Les syndicats sont unanimes : tous redoutent de voir les fonctionnaires de police mis en danger à cause de cette loi. Pour le syndicat France Police, il est évident qu’en cas d’interpellation, "dans certains quartier, le ton va monter, provoquer des attroupements, et cela créera un trouble à l’ordre public plus important que si on laissait ces femmes circuler simplement".

"Ce que nous craignons, c’est la provocation", résume Philippe Capon, de l’UNSA Police, rappelant au passage "que rien de précis n’est écrit dans la circulaire d’application si la situation dégénère". À demi-mot, le syndicaliste reconnaît même que dans certains endroits, "la solution de fermer les yeux sera parfois obligatoire" pour éviter l’altercation.

Plus généralement, les syndicats de police refusent de faire les frais d’un "climat politique actuel lourd de conséquences".

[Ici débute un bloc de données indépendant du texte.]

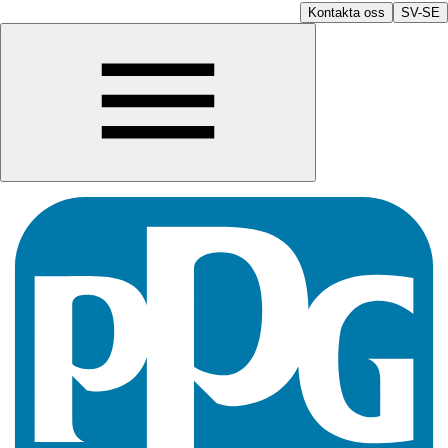
Kontakta oss
SV-SE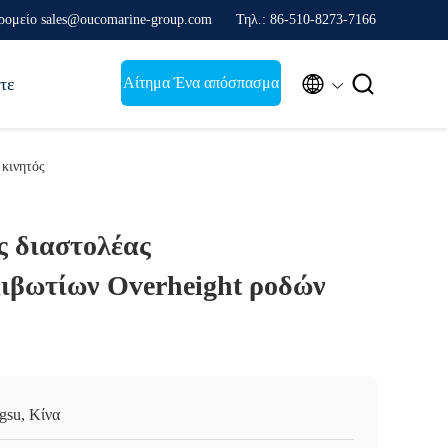
ρομείο sales@oucomarine-group.com
Τηλ.: 86-510-8273-7166


Αίτημα Ένα απόσπασμα
τε
 κινητός
ς διαστολέας
ιβωτίων Overheight ροδών
ngsu, Κίνα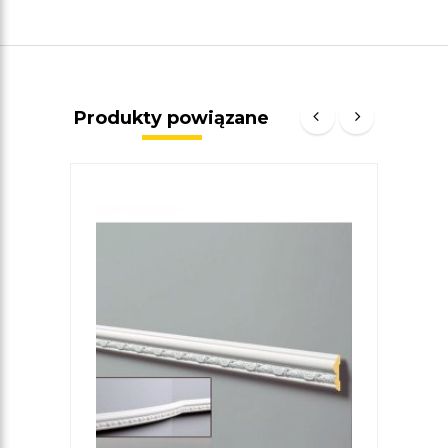
Produkty powiązane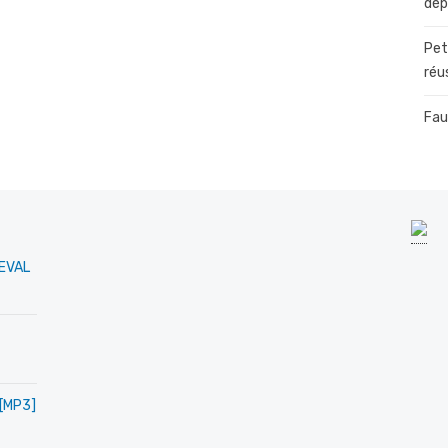
dép
Pet
réu
Fau
MEVAL
 [MP3]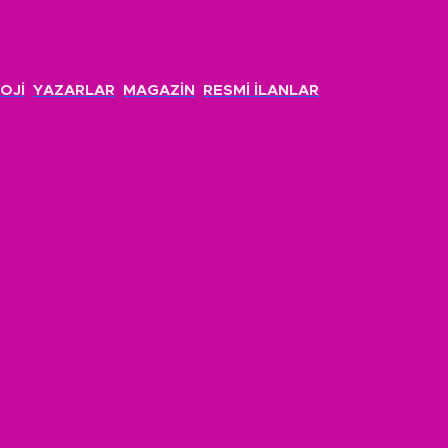
OJİ
YAZARLAR
MAGAZİN
RESMİ İLANLAR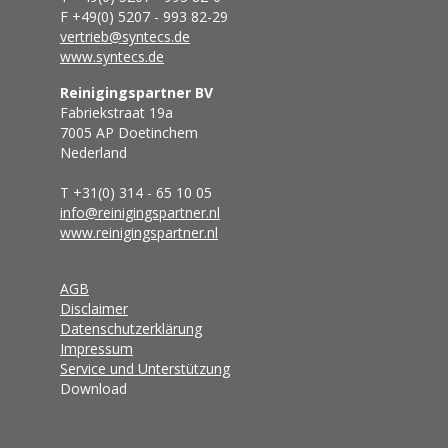
F +49(0) 5207 - 993 82-29
vertrieb@syntecs.de
www.syntecs.de
Reinigingspartner BV
Fabriekstraat 19a
7005 AP Doetinchem
Nederland
T +31(0) 314 - 65 10 05
info@reinigingspartner.nl
www.reinigingspartner.nl
AGB
Disclaimer
Datenschutzerklärung
Impressum
Service und Unterstützung
Download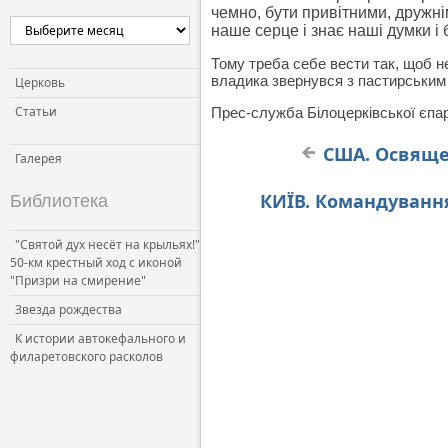
чемно, бути привітними, дружні
наше серце і знає наші думки і
Тому треба себе вести так, щоб н
владика звернувся з пастирським с
Церковь
Статьи
Прес-служба Білоцерківської єпар
США. Освяще
Галерея
КИЇВ. Командування
Библиотека
"Святой дух несёт на крыльях!"
50-км крестный ход с иконой
"Призри на смирение"
Звезда рождества
К истории автокефального и
филаретовского расколов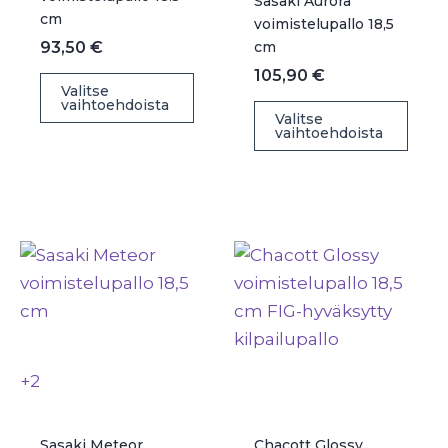
Sasaki Aurora
cm
voimistelupallo 18,5
93,50
€
cm
105,90
€
Tällä
Valitse
vaihtoehdoista
tuotteella
Täll
Valitse
vaihtoehdoista
on
tuot
useampi
on
muunnelma.
use
Voit
muu
tehdä
Voit
valinnat
teh
tuotteen
vali
sivulla.
tuot
sivul
+2
Sasaki Meteor
Chacott Glossy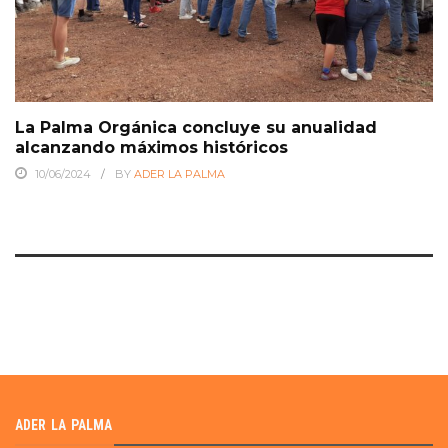
La Palma Orgánica concluye su anualidad
alcanzando máximos históricos
10/06/2024
BY
ADER LA PALMA
ADER LA PALMA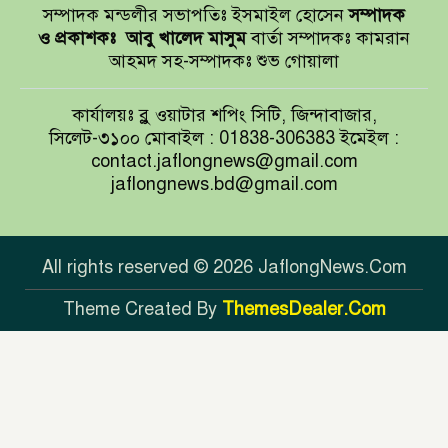
সম্পাদক মন্ডলীর সভাপতিঃ ইসমাইল হোসেন
সম্পাদক
বাখমুত পুনরুদ্ধারের দাবি ইউক্রেনের
ও প্রকাশকঃ
আবু খালেদ মাসুম
বার্তা সম্পাদকঃ কামরান
আহমদ সহ-সম্পাদকঃ শুভ গোয়ালা
আয়ারল্যান্ডের রানের পাহাড় টপকে
কার্যালয়ঃ ব্লু ওয়াটার শপিং সিটি, জিন্দাবাজার,
টাইগারদের জয়
সিলেট-৩১০০ মোবাইল : 01838-306383 ইমেইল :
contact.jaflongnews@gmail.com
jaflongnews.bd@gmail.com
সুখবর দিলেন জয়া আহসান
All rights reserved © 2026 JaflongNews.Com
Theme Created By
ThemesDealer.Com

UNE RÉPONSE PAS APPROPRIÉE À L’EXTRÉMISME

Dans ce contexte, le syndicat France Police dénonce "une procédure énorme pour un résultat absurde : ce n’est pas avec une contravention qu’on va lutter contre l’extrémisme religieux". Sous le couvert de l’anonymat, l’un des policiers du commissariat de Trappes (Yvelines) parle "d’huile jetée sur un feu déjà très violent".

Le syndicat France Police réclame quant à lui de concentrer les moyens sur "la pénalisation des vrais acteurs de la montée des extrémismes", et "la prévention en partenariat avec les autorités religieuses modérées".